TRY IT
Starting with the line that holds "È possibile utilizzare anche rivestimenti con" and stopping after the line that holds "kongefamiliens årlige togter", repeat the lines below word for word, without the pictures.

INPUT DATA
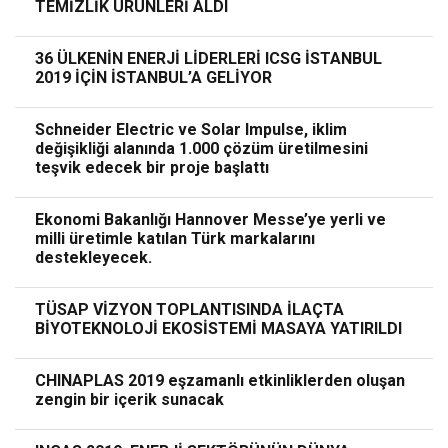
TEMİZLİK ÜRÜNLERİ ALDI
36 ÜLKENİN ENERJİ LİDERLERİ ICSG İSTANBUL
2019 İÇİN İSTANBUL’A GELİYOR
Schneider Electric ve Solar Impulse, iklim
değişikliği alanında 1.000 çözüm üretilmesini
teşvik edecek bir proje başlattı
Ekonomi Bakanlığı Hannover Messe’ye yerli ve
milli üretimle katılan Türk markalarını
destekleyecek.
TÜSAP VİZYON TOPLANTISINDA İLAÇTA
BİYOTEKNOLOJİ EKOSİSTEMİ MASAYA YATIRILDI
CHINAPLAS 2019 eşzamanlı etkinliklerden oluşan
zengin bir içerik sunacak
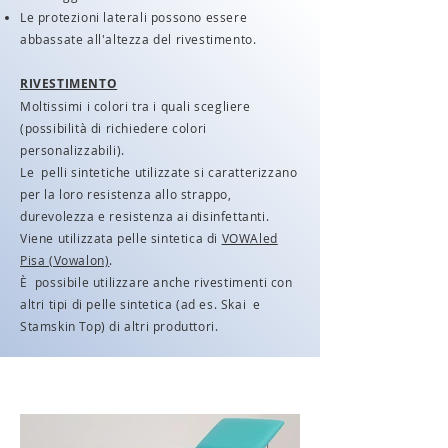
Le protezioni laterali possono essere
abbassate all'altezza del rivestimento.
RIVESTIMENTO
Moltissimi i colori tra i quali scegliere
(possibilità di richiedere colori
personalizzabili).
Le pelli sintetiche utilizzate si caratterizzano
per la loro resistenza allo strappo,
durevolezza e resistenza ai disinfettanti.
Viene utilizzata pelle sintetica di
VOWAled
Pisa (Vowalon)
.
È possibile utilizzare anche rivestimenti con
altri tipi di pelle sintetica (ad es. Skai e
Stamskin Top) di altri produttori.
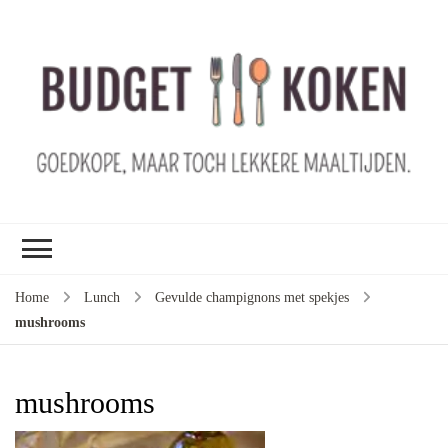
B
ko
G
ma
le
ma
G
le
Home
Lunch
Gevulde champignons met spekjes
je
mushrooms
m
ge
u
mushrooms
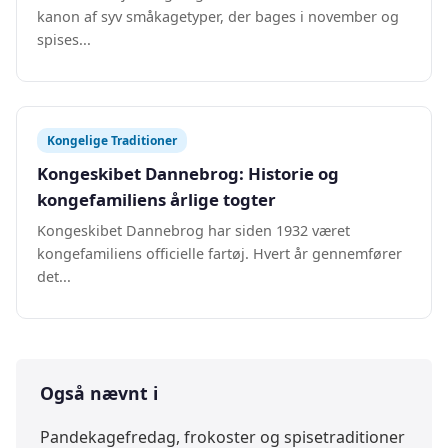
kanon af syv småkagetyper, der bages i november og
spises...
Kongelige Traditioner
Kongeskibet Dannebrog: Historie og
kongefamiliens årlige togter
Kongeskibet Dannebrog har siden 1932 været
kongefamiliens officielle fartøj. Hvert år gennemfører
det...
Også nævnt i
Pandekagefredag, frokoster og spisetraditioner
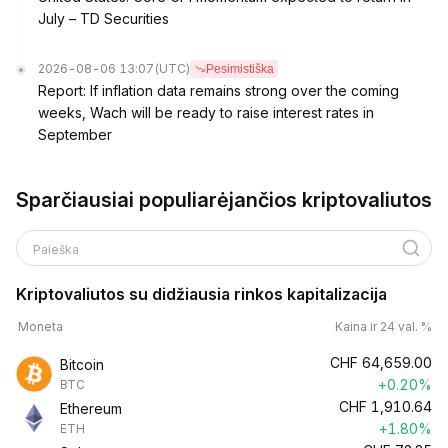
July – TD Securities
2026-08-06 13:07
(UTC)
Pesimistiška
Report: If inflation data remains strong over the coming
weeks, Wach will be ready to raise interest rates in
September
Sparčiausiai populiarėjančios kriptovaliutos
Paieška
Kriptovaliutos su didžiausia rinkos kapitalizacija
Moneta
Kaina ir 24 val. %
CHF
64,659.00
Bitcoin
+0.20%
BTC
CHF
1,910.64
Ethereum
+1.80%
ETH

RESULT OF THE EXERCISE
È possibile utilizzare anche rivestimenti con
altri tipi di pelle sintetica (ad es. Skai e
Stamskin Top) di altri produttori.
B
ko
G
ma
le
ma
G
le
Home
Lunch
Gevulde champignons met spekjes
je
mushrooms
m
ge
u
mushrooms
kanon af syv småkagetyper, der bages i november og
spises...
Kongelige Traditioner
Kongeskibet Dannebrog: Historie og
kongefamiliens årlige togter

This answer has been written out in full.